[Stored data entries]
################

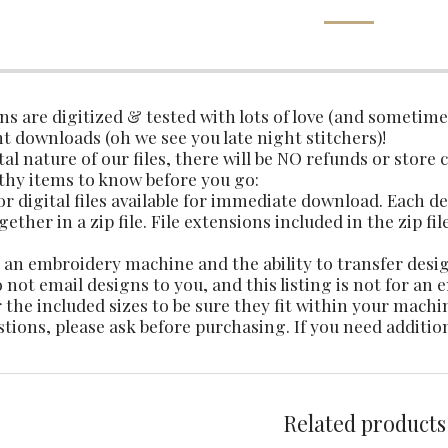
gns are digitized & tested with lots of love (and sometim
t downloads (oh we see you late night stitchers)!
tal nature of our files, there will be NO refunds or store 
thy items to know before you go:
 for digital files available for immediate download. Each 
ether in a zip file. File extensions included in the zip fil
an embroidery machine and the ability to transfer des
not email designs to you, and this listing is not for an
 the included sizes to be sure they fit within your machi
stions, please ask before purchasing. If you need additio
Related products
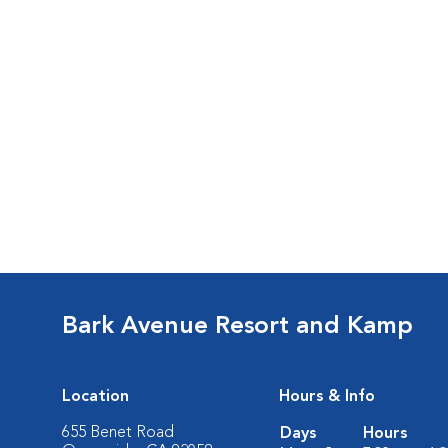
Bark Avenue Resort and Kamp
Location
Hours & Info
655 Benet Road
Days
Hours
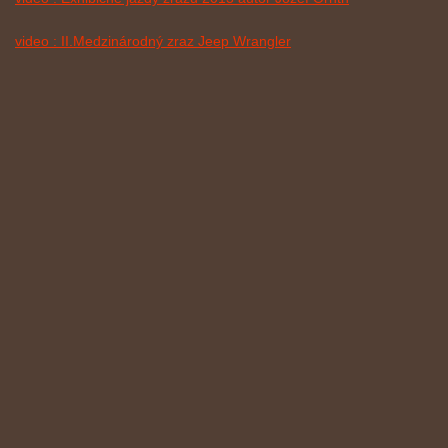
video : II.Medzinárodný zraz Jeep Wrangler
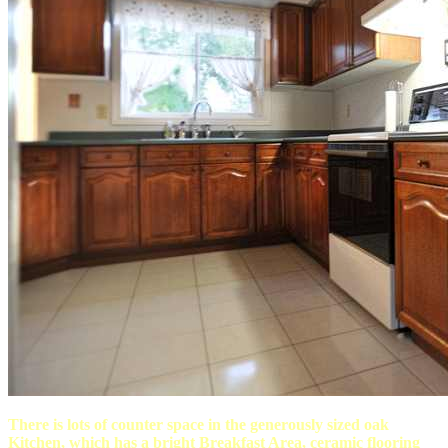
There is lots of counter space in the generously sized oak
Kitchen, which has a bright Breakfast Area, ceramic flooring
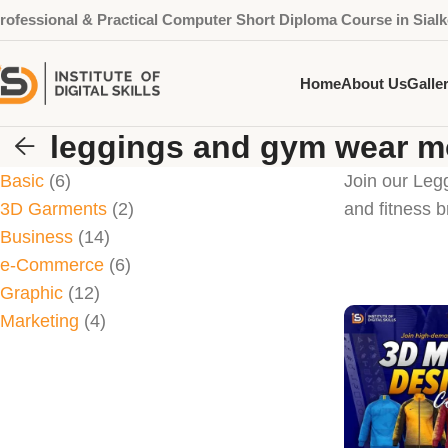
rofessional & Practical Computer Short Diploma Course in Sialk
Home
About Us
Galle
leggings and gym wear 
Basic
6
Join our Leg
3D Garments
2
and fitness b
Business
14
e-Commerce
6
Graphic
12
Marketing
4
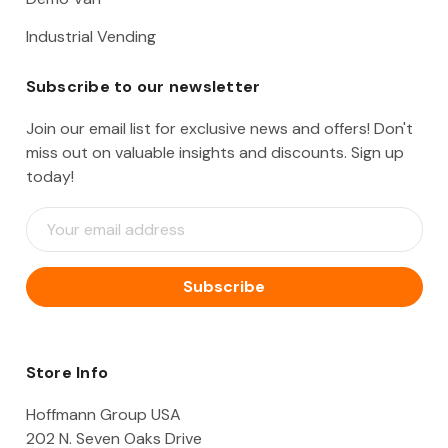
Industrial Vending
Subscribe to our newsletter
Join our email list for exclusive news and offers! Don't
miss out on valuable insights and discounts. Sign up
today!
E
m
a
i
l
A
d
d
Store Info
r
e
Hoffmann Group USA
s
202 N. Seven Oaks Drive
s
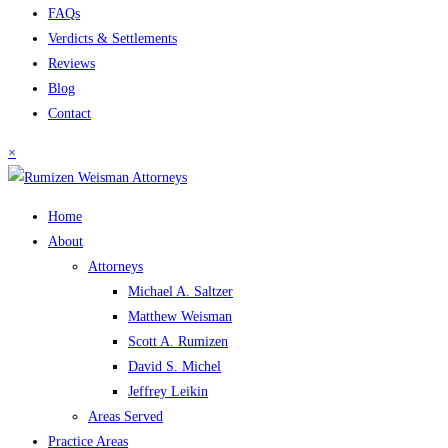
FAQs
Verdicts & Settlements
Reviews
Blog
Contact
×
Home
About
Attorneys
Michael A. Saltzer
Matthew Weisman
Scott A. Rumizen
David S. Michel
Jeffrey Leikin
Areas Served
Practice Areas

################

Check every line of the data, and copy the ones that contain "before".

thy items to know before you go:
stions, please ask before purchasing. If you need additio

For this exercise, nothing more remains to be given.